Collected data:
#####
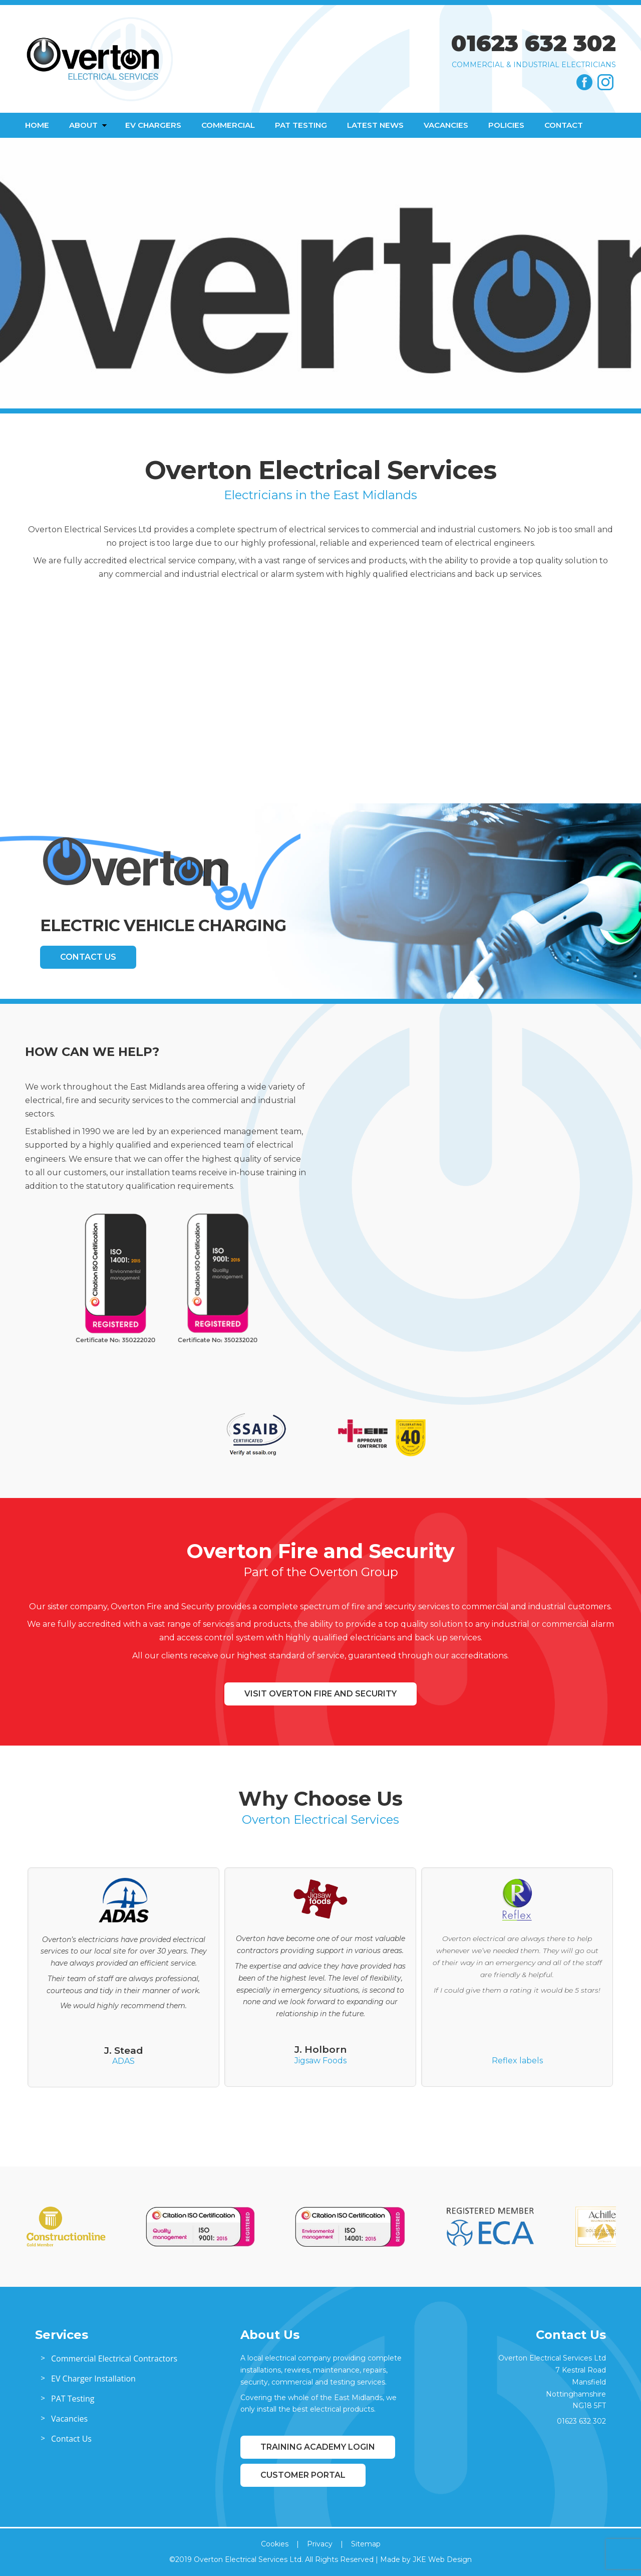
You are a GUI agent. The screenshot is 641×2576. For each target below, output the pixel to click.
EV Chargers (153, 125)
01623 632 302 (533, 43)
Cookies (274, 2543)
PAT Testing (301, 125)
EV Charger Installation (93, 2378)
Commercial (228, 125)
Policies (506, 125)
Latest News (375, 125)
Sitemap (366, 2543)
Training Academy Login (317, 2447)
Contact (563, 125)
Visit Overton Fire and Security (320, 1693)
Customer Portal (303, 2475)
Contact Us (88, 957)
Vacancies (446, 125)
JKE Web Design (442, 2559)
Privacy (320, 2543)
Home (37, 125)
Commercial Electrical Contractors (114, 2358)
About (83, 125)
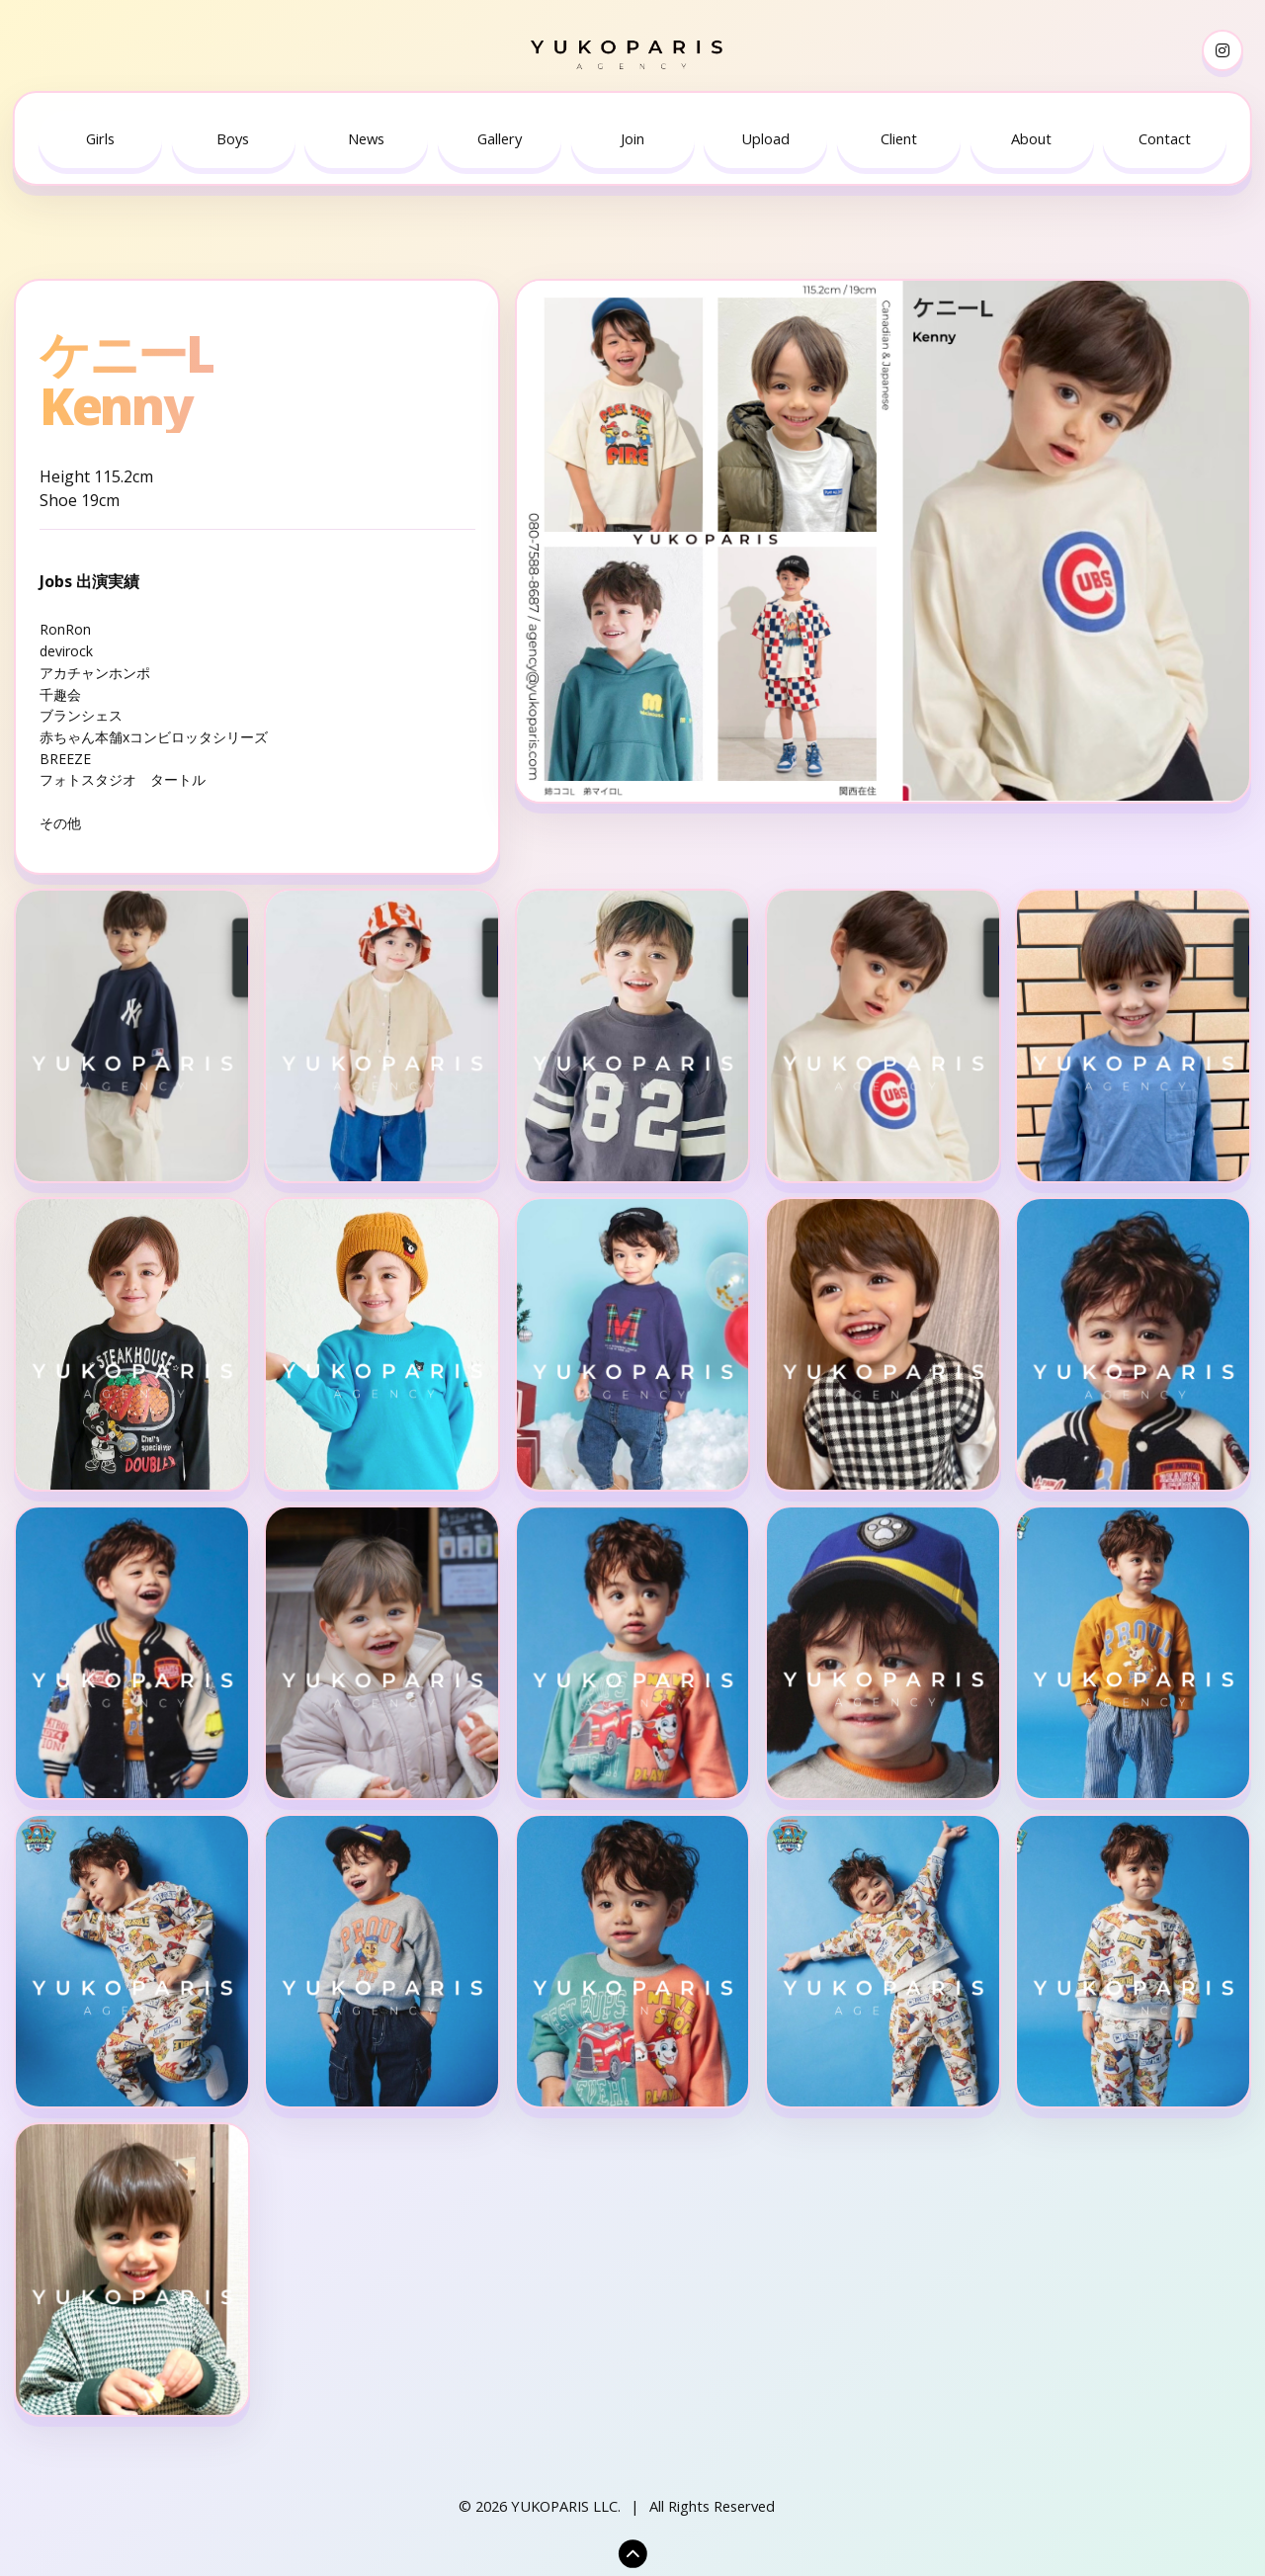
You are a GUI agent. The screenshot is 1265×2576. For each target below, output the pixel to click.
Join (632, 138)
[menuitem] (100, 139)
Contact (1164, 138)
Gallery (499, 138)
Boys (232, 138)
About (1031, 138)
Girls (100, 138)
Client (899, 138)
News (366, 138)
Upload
#####
From the records above, copy every line that includes the word "agent".

» **Finished task**
You are a GUI agent. The screenshot is 641×2576. For each target below, output the pixel to click.
You are a GUI agent. The screenshot is 1265×2576. For each target below, output the pixel to click.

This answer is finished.